━━ Provided material ━━
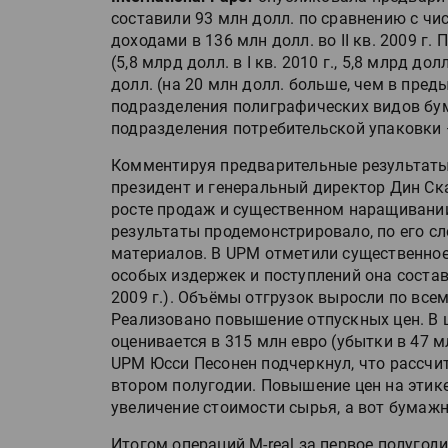
составили 93 млн долл. по сравнению с чис
доходами в 136 млн долл. во II кв. 2009 г.
(5,8 млрд долл. в I кв. 2010 г., 5,8 млрд дол
долл. (на 20 млн долл. больше, чем в пре
подразделения полиграфических видов бумаг
подразделения потребительской упаковки — 
Комментируя предварительные результаты Av
президент и генеральный директор Дин Ск
росте продаж и существенном наращивани
результаты продемонстрировало, по его с
материалов. В UPM отметили существенное
особых издержек и поступлений она состав
2009 г.). Объёмы отгрузок выросли по все
Реализовано повышение отпускных цен. В 
оценивается в 315 млн евро (убытки в 47 
UPM Юсси Песонен подчеркнул, что рассчит
втором полугодии. Повышение цен на этике
увеличение стоимости сырья, а вот бумаж
Итогом операций M-real за первое полугод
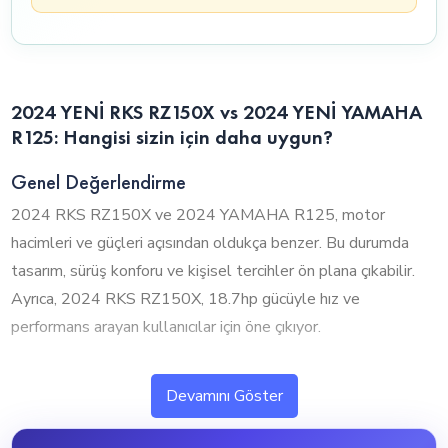
2024 YENİ RKS RZ150X vs 2024 YENİ YAMAHA
R125: Hangisi sizin için daha uygun?
Genel Değerlendirme
2024 RKS RZ150X ve 2024 YAMAHA R125, motor
hacimleri ve güçleri açısından oldukça benzer. Bu durumda
tasarım, sürüş konforu ve kişisel tercihler ön plana çıkabilir.
Ayrıca, 2024 RKS RZ150X, 18.7hp gücüyle hız ve
performans arayan kullanıcılar için öne çıkıyor.
1. Silindir Hacmi ve Performans
Devamını Göster
2024 RKS RZ150X ve 2024 YAMAHA R125, neredeyse
aynı motor hacmine sahip olup benzer performans sunuyor.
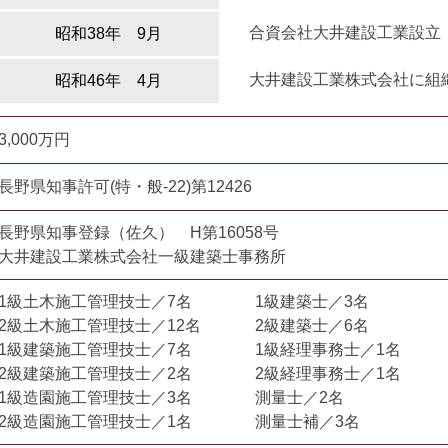
合資会社大井建設工業設立
昭和38年 9月
大井建設工業株式会社に組
昭和46年 4月
3,000万円
長野県知事許可(特・般-22)第12426
長野県知事登録（佐久） H第16058号
大井建設工業株式会社一級建築士事務所
1級土木施工管理技士／7名
1級建築士／3名
2級土木施工管理技士／12名
2級建築士／6名
1級建築施工管理技士／7名
1級経理事務士／1名
2級建築施工管理技士／2名
2級経理事務士／1名
1級造園施工管理技士／3名
測量士／2名
2級造園施工管理技士／1名
測量士補／3名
━━━
What is required: Without the pictures, reproduce the entries exactly.

Response to this task:
составили 93 млн долл. по сравнению с чис
доходами в 136 млн долл. во II кв. 2009 г.
(5,8 млрд долл. в I кв. 2010 г., 5,8 млрд дол
долл. (на 20 млн долл. больше, чем в пре
подразделения полиграфических видов бумаг
подразделения потребительской упаковки — 
Комментируя предварительные результаты Av
президент и генеральный директор Дин Ск
росте продаж и существенном наращивани
результаты продемонстрировало, по его с
материалов. В UPM отметили существенное
особых издержек и поступлений она состав
2009 г.). Объёмы отгрузок выросли по все
Реализовано повышение отпускных цен. В 
оценивается в 315 млн евро (убытки в 47 
UPM Юсси Песонен подчеркнул, что рассчит
втором полугодии. Повышение цен на этике
увеличение стоимости сырья, а вот бумаж
Итогом операций M-real за первое полугод
2024 YENİ RKS RZ150X vs 2024 YENİ YAMAHA
R125: Hangisi sizin için daha uygun?
Genel Değerlendirme
2024 RKS RZ150X ve 2024 YAMAHA R125, motor
hacimleri ve güçleri açısından oldukça benzer. Bu durumda
tasarım, sürüş konforu ve kişisel tercihler ön plana çıkabilir.
Ayrıca, 2024 RKS RZ150X, 18.7hp gücüyle hız ve
performans arayan kullanıcılar için öne çıkıyor.
1. Silindir Hacmi ve Performans
Devamını Göster
2024 RKS RZ150X ve 2024 YAMAHA R125, neredeyse
aynı motor hacmine sahip olup benzer performans sunuyor.
合資会社大井建設工業設立
昭和38年 9月
大井建設工業株式会社に組
昭和46年 4月
3,000万円
長野県知事許可(特・般-22)第12426
長野県知事登録（佐久） H第16058号
大井建設工業株式会社一級建築士事務所
1級土木施工管理技士／7名
1級建築士／3名
2級土木施工管理技士／12名
2級建築士／6名
1級建築施工管理技士／7名
1級経理事務士／1名
2級建築施工管理技士／2名
2級経理事務士／1名
1級造園施工管理技士／3名
測量士／2名
2級造園施工管理技士／1名
測量士補／3名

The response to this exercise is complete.